As Diane Arbus once said, “If you scrutinize reality closely enough, if you really, really get to it, it becomes fantastic.” Perhaps for my son, it is the other way around. Maybe the longer he scrutinizes the fantastic, the more photos he takes of Watty, the more real she becomes.

* * *

In Lars and the Real Girl, the character of Lars (Ryan Gosling) carries an inflatable doll that he believes is real. The town participates in the charade in hopes that Lars will recover psychologically. The movie leaves the audience with a feeling that support for a loved one should not be limited to the body, but rather should expand to the mind and the imagination.

Recently, when we celebrated my son’s 10th birthday, we held a party filled with Playmobil dolls and playsets; a Watty cake; a Watty treasure hunt; and, as a suggestion from my son, a pin-the-tail-on-the-Watty.

To the adults, the setup was odd, but not alarming.
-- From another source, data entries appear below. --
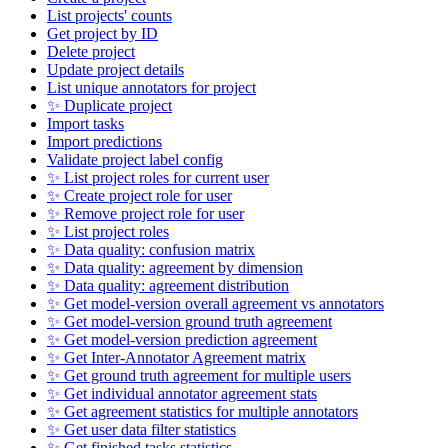
List projects' counts
Get project by ID
Delete project
Update project details
List unique annotators for project
✨ Duplicate project
Import tasks
Import predictions
Validate project label config
✨ List project roles for current user
✨ Create project role for user
✨ Remove project role for user
✨ List project roles
✨ Data quality: confusion matrix
✨ Data quality: agreement by dimension
✨ Data quality: agreement distribution
✨ Get model-version overall agreement vs annotators
✨ Get model-version ground truth agreement
✨ Get model-version prediction agreement
✨ Get Inter-Annotator Agreement matrix
✨ Get ground truth agreement for multiple users
✨ Get individual annotator agreement stats
✨ Get agreement statistics for multiple annotators
✨ Get user data filter statistics
✨ Get finished tasks statistics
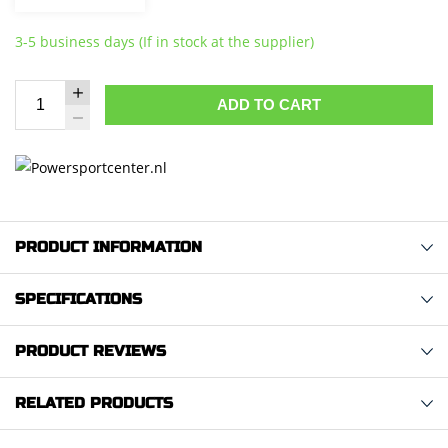
3-5 business days (If in stock at the supplier)
ADD TO CART
PRODUCT INFORMATION
SPECIFICATIONS
PRODUCT REVIEWS
RELATED PRODUCTS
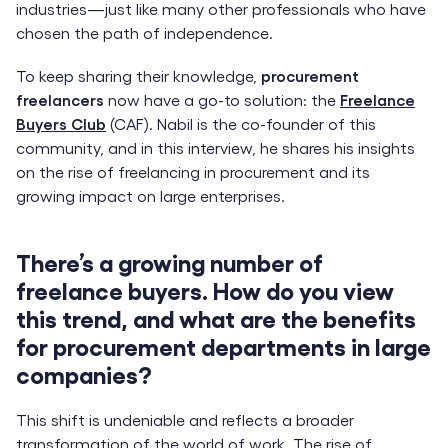
industries—just like many other professionals who have
chosen the path of independence.
To keep sharing their knowledge,
procurement
freelancers
now have a go-to solution: the
Freelance
Buyers Club
(CAF). Nabil is the co-founder of this
community, and in this interview, he shares his insights
on the rise of freelancing in procurement and its
growing impact on large enterprises.
There’s a growing number of
freelance buyers. How do you view
this trend, and what are the benefits
for procurement departments in large
companies?
This shift is undeniable and reflects a broader
transformation of the world of work. The rise of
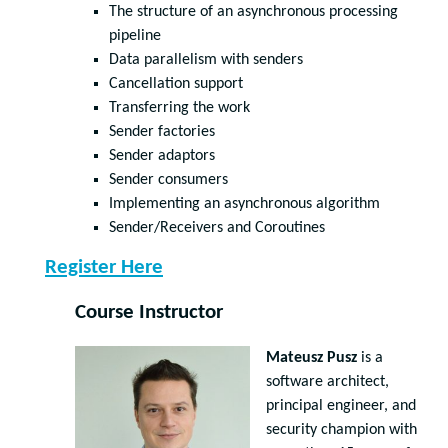
The structure of an asynchronous processing
pipeline
Data parallelism with senders
Cancellation support
Transferring the work
Sender factories
Sender adaptors
Sender consumers
Implementing an asynchronous algorithm
Sender/Receivers and Coroutines
Register Here
Course Instructor
Mateusz Pusz
is a
software architect,
principal engineer, and
security champion with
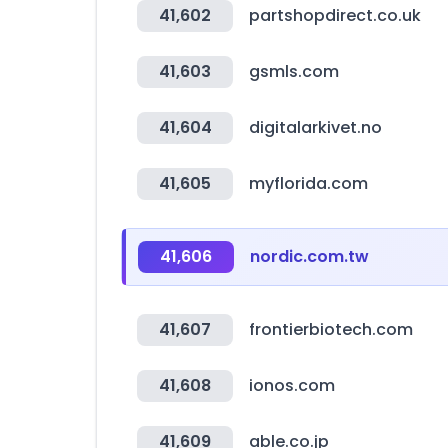
41,602
partshopdirect.co.uk
41,603
gsmls.com
41,604
digitalarkivet.no
41,605
myflorida.com
41,606
nordic.com.tw
41,607
frontierbiotech.com
41,608
ionos.com
41,609
able.co.jp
To my son’s friends and schoolmates, all with disabilities themselves, it made perfect sense. This was a party to celebrate not only my son’s birthday, but also that of his best friend—the one person who protects him from the persistent loneliness that accompanies autism.

I have never believed in a cure for autism. The mechanics of the brain are far too complicated for a simple pill or an operation. I do believe that there are ways to make autism more livable, though, whether it be through diet, magnetic stimulation, or the multitude of physical and mental therapies available. I also believe that there is enough compassion and tolerance in the world to accommodate the oddities of autistic behavior.

My son has now spent half his life carrying around a doll. He may continue for the rest of his life. Society has learned to make space for so many other kinds of diversity, so why not for neuro-difference as well?